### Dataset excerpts
***

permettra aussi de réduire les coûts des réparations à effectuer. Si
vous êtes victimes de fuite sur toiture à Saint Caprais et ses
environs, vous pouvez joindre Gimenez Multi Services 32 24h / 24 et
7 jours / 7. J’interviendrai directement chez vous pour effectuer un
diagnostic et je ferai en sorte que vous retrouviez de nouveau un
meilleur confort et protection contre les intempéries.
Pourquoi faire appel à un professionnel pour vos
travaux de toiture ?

***

### Task instructions
Say how many lines in the entries include the word "toiture", with no text around the number.

### Answer
2